Projected Participation

View Appendix E: Participation

Outreach Plan

The project members comprise a group of dedicated soil, water and environmental scientists and engineers who excel in the communication of their research through different communications platforms, and who are active participants in soil and environmental research at universities and federal facilities throughout the country. They also lead in undergraduate and graduate instruction and mentoring, and by supervising post graduate, graduate and undergraduate research. Many of our members conduct workshops and classes to train other scientists and the public, contribute to state, regional and federal agencies and publish their findings in top-tier, peer-reviewed journals, targeting both science and engineering communities. W1188 members are active participants and presenters at many professional society international/ national/regional meetings (SSSA, AGU, ESA, ASCE), and major workshops and symposia sponsored by these societies. Our members are frequent initiators of major workshops and symposia. They serve on journal editorial boards and as ad hoc manuscript reviewers, and therefore, enhance the overall quality of published research. Members not only conduct research, but they serve the scientific community by their engagement in competitive grant review panels of federal and regional entities, and as peer reviewers for domestic and international grant proposals.
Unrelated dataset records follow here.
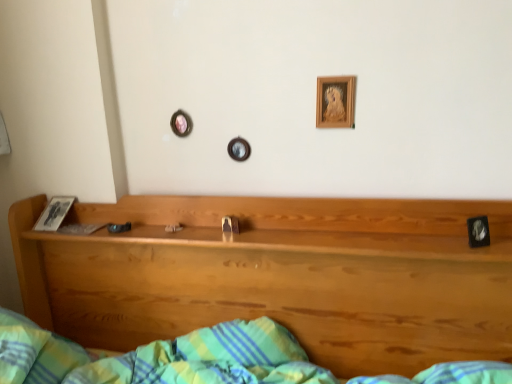 Question: From the image's perspective, is wooden headboard at center under wooden picture frame at upper center, the 1th picture frame positioned from the back?

Choices:
 (A) yes
 (B) no

Answer: (A)

Question: From a real-world perspective, is wooden headboard at center over wooden picture frame at upper center, which ranks as the 1th picture frame in top-to-bottom order?

Choices:
 (A) yes
 (B) no

Answer: (B)

Question: Does wooden headboard at center turn towards wooden picture frame at upper center, which appears as the second picture frame when ordered from the bottom?

Choices:
 (A) no
 (B) yes

Answer: (A)

Question: Is wooden headboard at center to the left of wooden picture frame at upper center, the 1th picture frame when ordered from left to right, from the viewer's perspective?

Choices:
 (A) no
 (B) yes

Answer: (B)

Question: Considering the relative positions of wooden headboard at center and wooden picture frame at upper center, arranged as the second picture frame when viewed from the right, in the image provided, is wooden headboard at center behind wooden picture frame at upper center, arranged as the second picture frame when viewed from the right,?

Choices:
 (A) yes
 (B) no

Answer: (B)

Question: In the image, is wooden picture frame at upper center, arranged as the second picture frame when viewed from the right, on the left side or the right side of wooden headboard at center?

Choices:
 (A) right
 (B) left

Answer: (A)

Question: Considering the positions of wooden picture frame at upper center, arranged as the second picture frame when viewed from the right, and wooden headboard at center in the image, is wooden picture frame at upper center, arranged as the second picture frame when viewed from the right, bigger or smaller than wooden headboard at center?

Choices:
 (A) big
 (B) small

Answer: (B)

Question: Choose the correct answer: Is wooden picture frame at upper center, which ranks as the 1th picture frame in top-to-bottom order, inside wooden headboard at center or outside it?

Choices:
 (A) outside
 (B) inside

Answer: (A)

Question: Looking at their shapes, would you say wooden picture frame at upper center, which appears as the second picture frame when ordered from the bottom, is wider or thinner than wooden headboard at center?

Choices:
 (A) thin
 (B) wide

Answer: (A)

Question: In the image, is wooden picture frame at upper center, which appears as the second picture frame when ordered from the bottom, on the left side or the right side of black glossy picture frame at right, positioned as the first picture frame in front-to-back order?

Choices:
 (A) left
 (B) right

Answer: (A)

Question: From the image's perspective, is wooden picture frame at upper center, the 1th picture frame positioned from the back, above or below black glossy picture frame at right, marked as the first picture frame in a bottom-to-top arrangement?

Choices:
 (A) above
 (B) below

Answer: (A)

Question: In the image, is wooden picture frame at upper center, the 2th picture frame from the front, positioned in front of or behind black glossy picture frame at right, which is the 2th picture frame from top to bottom?

Choices:
 (A) behind
 (B) front

Answer: (A)

Question: Is point (345, 87) positioned closer to the camera than point (484, 231)?

Choices:
 (A) farther
 (B) closer

Answer: (A)

Question: Considering the positions of black glossy picture frame at right, marked as the first picture frame in a bottom-to-top arrangement, and wooden picture frame at upper center, the 1th picture frame when ordered from left to right, in the image, is black glossy picture frame at right, marked as the first picture frame in a bottom-to-top arrangement, taller or shorter than wooden picture frame at upper center, the 1th picture frame when ordered from left to right,?

Choices:
 (A) tall
 (B) short

Answer: (B)

Question: From the image's perspective, is black glossy picture frame at right, acting as the 2th picture frame starting from the back, positioned above or below wooden picture frame at upper center, the 2th picture frame from the front?

Choices:
 (A) below
 (B) above

Answer: (A) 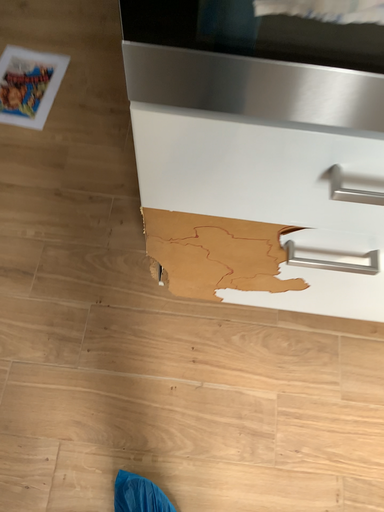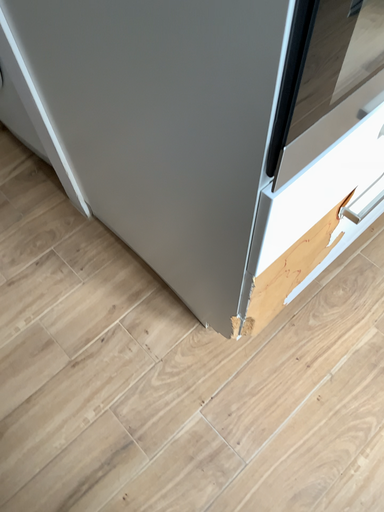 Question: Which way did the camera rotate in the video?

Choices:
 (A) rotated left
 (B) rotated right

Answer: (B) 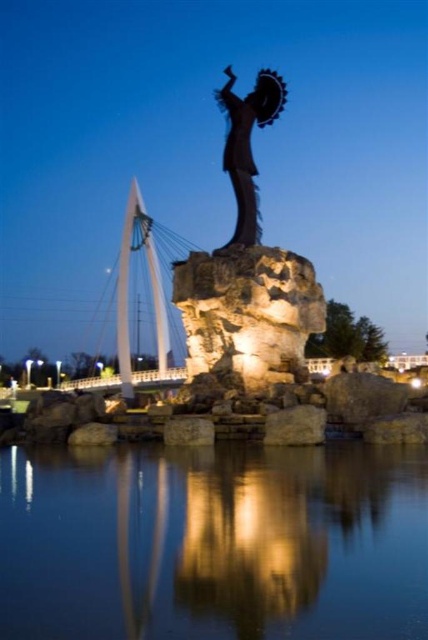 Between transparent glass water at center and shiny bronze statue at center, which one is positioned higher?

shiny bronze statue at center

Does point (155, 584) lie in front of point (282, 276)?

That is True.

Which is behind, point (427, 477) or point (223, 340)?

Positioned behind is point (223, 340).

Find the location of a particular element. This screenshot has height=640, width=428. transparent glass water at center is located at coordinates (214, 544).

Does shiny bronze statue at center appear over smooth gray rock at center?

Indeed, shiny bronze statue at center is positioned over smooth gray rock at center.

Does shiny bronze statue at center have a lesser width compared to smooth gray rock at center?

No.

Does point (288, 362) come in front of point (205, 426)?

No.

Where is `shiny bronze statue at center`? The image size is (428, 640). shiny bronze statue at center is located at coordinates (247, 269).

Which is more to the right, transparent glass water at center or black metal statue at center?

From the viewer's perspective, black metal statue at center appears more on the right side.

Which is in front, point (155, 620) or point (249, 218)?

Point (155, 620) is in front.

Find the location of a particular element. transparent glass water at center is located at coordinates (214, 544). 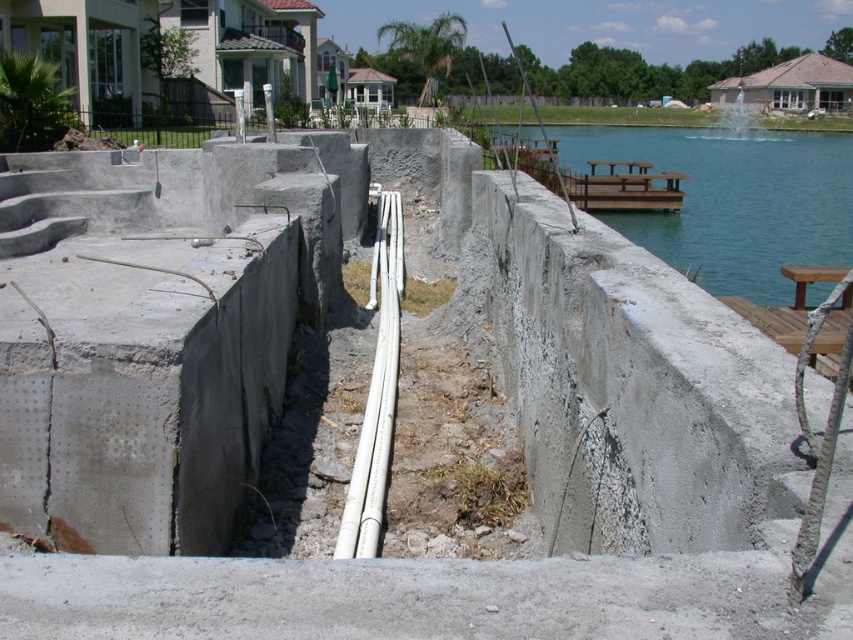 You are a construction worker who needs to locate the white plastic pipes at center. From the blue water at upper right, which direction should you move to find them?

The blue water at upper right is to the right of the white plastic pipes at center, so you should move to the left to find the white plastic pipes at center.

You are a construction worker who needs to ensure safety around the blue water at upper right and white plastic pipes at center. Based on their positions, which object is located higher in the image?

The blue water at upper right is above the white plastic pipes at center, so it is higher in the image.

You are a construction inspector checking the site. You notice the blue water at upper right and the white plastic pipes at center. Based on their positions, which one is more likely to be in a location that requires immediate safety precautions due to potential flooding risks?

The blue water at upper right might be wider than white plastic pipes at center, so it is more likely to be in a location requiring immediate safety precautions due to potential flooding risks. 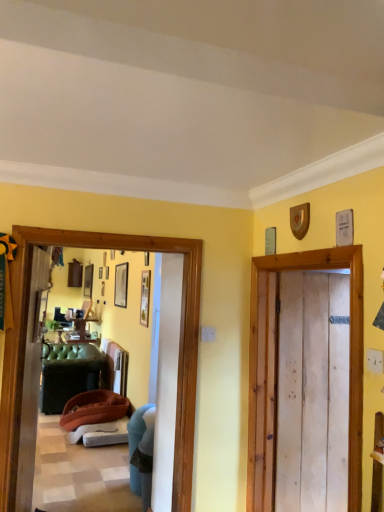 Question: Does matte black picture frame at upper center, the 1th picture frame positioned from the left, contain wooden picture frame at center, positioned as the first picture frame in right-to-left order?

Choices:
 (A) yes
 (B) no

Answer: (B)

Question: Is matte black picture frame at upper center, which is the 2th picture frame from right to left, bigger than wooden picture frame at center, which is the second picture frame in back-to-front order?

Choices:
 (A) no
 (B) yes

Answer: (B)

Question: Does matte black picture frame at upper center, which is the 2th picture frame from right to left, come behind wooden picture frame at center, which is the 1th picture frame from front to back?

Choices:
 (A) yes
 (B) no

Answer: (A)

Question: Does matte black picture frame at upper center, the 1th picture frame positioned from the left, turn towards wooden picture frame at center, which is the 1th picture frame from front to back?

Choices:
 (A) no
 (B) yes

Answer: (A)

Question: Can you confirm if matte black picture frame at upper center, the 2th picture frame viewed from the front, is wider than wooden picture frame at center, which is the 1th picture frame from front to back?

Choices:
 (A) no
 (B) yes

Answer: (B)

Question: Is matte black picture frame at upper center, acting as the first picture frame starting from the back, taller than wooden picture frame at center, which is the 1th picture frame from front to back?

Choices:
 (A) yes
 (B) no

Answer: (A)

Question: From a real-world perspective, does brown fabric couch at left stand above matte black picture frame at upper center, which is the 2th picture frame from right to left?

Choices:
 (A) yes
 (B) no

Answer: (B)

Question: Is brown fabric couch at left not inside matte black picture frame at upper center, which is the 2th picture frame from right to left?

Choices:
 (A) no
 (B) yes

Answer: (B)

Question: Considering the relative positions of brown fabric couch at left and matte black picture frame at upper center, the 1th picture frame positioned from the left, in the image provided, is brown fabric couch at left to the right of matte black picture frame at upper center, the 1th picture frame positioned from the left, from the viewer's perspective?

Choices:
 (A) yes
 (B) no

Answer: (B)

Question: From the image's perspective, is brown fabric couch at left located beneath matte black picture frame at upper center, the 2th picture frame viewed from the front?

Choices:
 (A) yes
 (B) no

Answer: (A)

Question: Does brown fabric couch at left have a greater height compared to matte black picture frame at upper center, acting as the first picture frame starting from the back?

Choices:
 (A) yes
 (B) no

Answer: (B)

Question: Can you confirm if brown fabric couch at left is positioned to the left of matte black picture frame at upper center, the 2th picture frame viewed from the front?

Choices:
 (A) no
 (B) yes

Answer: (B)

Question: From a real-world perspective, is brown fabric couch at left beneath wooden picture frame at center, which is the 1th picture frame from front to back?

Choices:
 (A) no
 (B) yes

Answer: (B)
Through entrepreneurship, committee members have developed commercially available instruments, analytical tools, and textbooks. We fully expect this type of outreach to continue and thrive. Results of our work will be available through the annual project report, the project website (http://nimss.umd.edu/homepages/home.cfm?trackID=6016), periodic joint meetings with related multistate research and/or coordinating groups, and through the international reputations and professional visibility of participants. The members will also work with consulting firms, companies and farmers to adopt measurement and management technologies.

Organization/Governance

The current W1188 multistate committee consists of members representing SAESs, other Universities, the USDA-ARS, National Laboratories, and other research units. In addition, visiting scientists (U.S. and global) participate along with member hosts. Officers of W1188 will be the Chair and Secretary. As done for some time, the Secretary is elected each year at the annual meeting and advances to Chairperson the following year. The chairperson may appoint members to serve on subcommittees as needed.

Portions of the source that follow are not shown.